The ‘right’ way’s grief
Dear Mexican:
I’m not Mexican, but my son-in-law is. He is intelligent, bright, enthusiastic and pleasant to spend time with. He came here, illegally, at the age of 18 with his aunts. He and my daughter are married, have a 3-and-a-half-year-old son, and have gone through the entire process of filing papers and paying fees so he could enter the country legally. Last week, at the instruction of la migra, he went to Juarez, Mexico, to apply for his visa. He had his physical after waiting in line for nine hours. Then, on Wednesday, he stood in line for his 9:45 a.m. appointment from 7 a.m. until the consulate closed at 4 p.m. He was told to “come back tomorrow.” He showed up at 6 the next morning and was finally granted his interview.
One question that is asked in the interview is, “Have you ever used drugs?” Well, being the honest person he is and not ever wanting to be accused of lying, he answered truthfully, “Yes, I tried some with a friend about six months ago.”

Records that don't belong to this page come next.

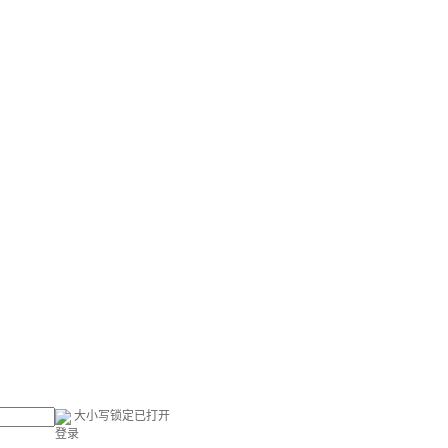
大小写锁定已打开
登录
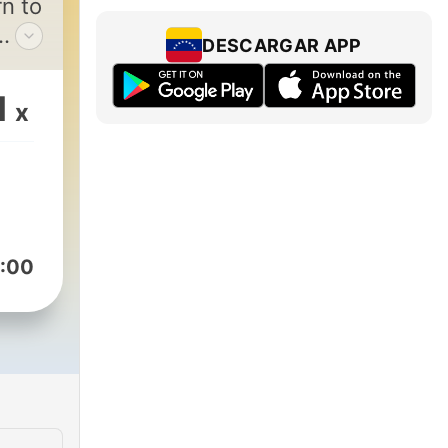
n to
DESCARGAR APP
ge
s
1
x
:00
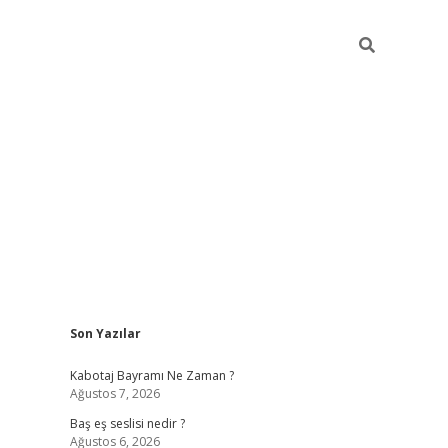
Sidebar
Son Yazılar
vdcasino.onlin
Kabotaj Bayramı Ne Zaman ?
Ağustos 7, 2026
Baş eş seslisi nedir ?
Ağustos 6, 2026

It is from this experience that I have learned our own U.S. government doesn’t care about honest people—it just wants to appear “drug free.” He was told he was banned from the United States and to reapply in two-and-a-half years! My daughter is beside herself with grief. She cannot afford to pay for childcare without the help of her husband, so she will be forced to quit her job. My grandson believes his daddy doesn’t love him anymore or he would come home. And my son-in-law has learned this lesson: if you want to enter the U.S. legally, don’t admit to having done anything wrong—period.
My daughter and grandson now are in mental-health counseling, but their plan is to move to Tijuana where a family member owns a home they can live in. My daughter will commute to San Diego if she can find work. And for the next five years, while they go through the entire process over again, I will miss watching my sweet little boy grow up. I will miss having my only daughter and best friend with me, and I will miss having my loving son-in-law here where he belongs with his family.
I’ve written to my senators asking for intervention, and I’m going to get an appointment to see an immigration lawyer, but I’m not terribly confident. Do you hold out any hope for them at all?
—Grieving Grandma
Dear Gabacha:
Ever hear that canard by Know Nothings that Mexicans don’t want to enter el Norte the “right” way? Your yerno is exhibit número uno on why we don’t. Throw in the stupidity of the drug war, and coming into this country legally is more unjustly harder than trying to get your tía to write her tamale secrets down in recipe form. Honestly, the best thing for your son-in-law is to cross over illegally, as undocumented folks nowadays seem to have more protection than those who try to do it the right way—and while I have no problem with that whatsoever, how fucked up is that we’ve come to this? Wait, that came off very conservative, so let me save my Aztlanista reputation: ¡A la chingada con murrieta!